No circularity; benchmark and framing are externally defined

full rationale

The paper proposes an externally defined benchmark based on observed regional distribution shifts in ICU data, frames transportability as domain-incremental learning, and evaluates standard methods (replay, EWC) without any derived predictions, fitted parameters renamed as results, or load-bearing self-citations. All steps rest on independent empirical observations and established continual-learning techniques rather than reducing to the paper's own inputs by construction.

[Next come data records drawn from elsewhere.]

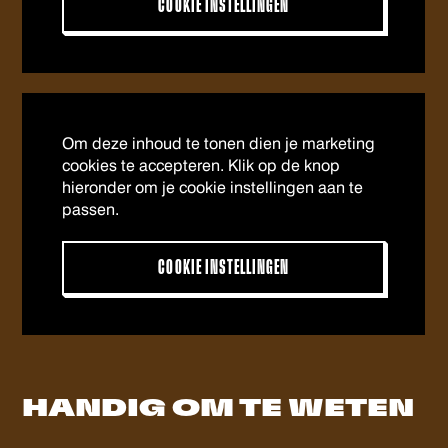
COOKIE INSTELLINGEN
Om deze inhoud te tonen dien je marketing
cookies te accepteren. Klik op de knop
hieronder om je cookie instellingen aan te
passen.
COOKIE INSTELLINGEN
HANDIG OM
TE WETEN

Axiom & Free-Parameter Ledger

0 free parameters · 1 axioms · 0 invented entities

The proposal rests on the domain assumption of regional measurement differences and the suitability of continual learning for transportability; no free parameters or invented entities are introduced in the abstract.

axioms (1)
  • domain assumption There are notable differences in measurement distributions and frequencies across various regions in the United States that affect model generalizability.
    Directly stated as motivation for the benchmark in the abstract.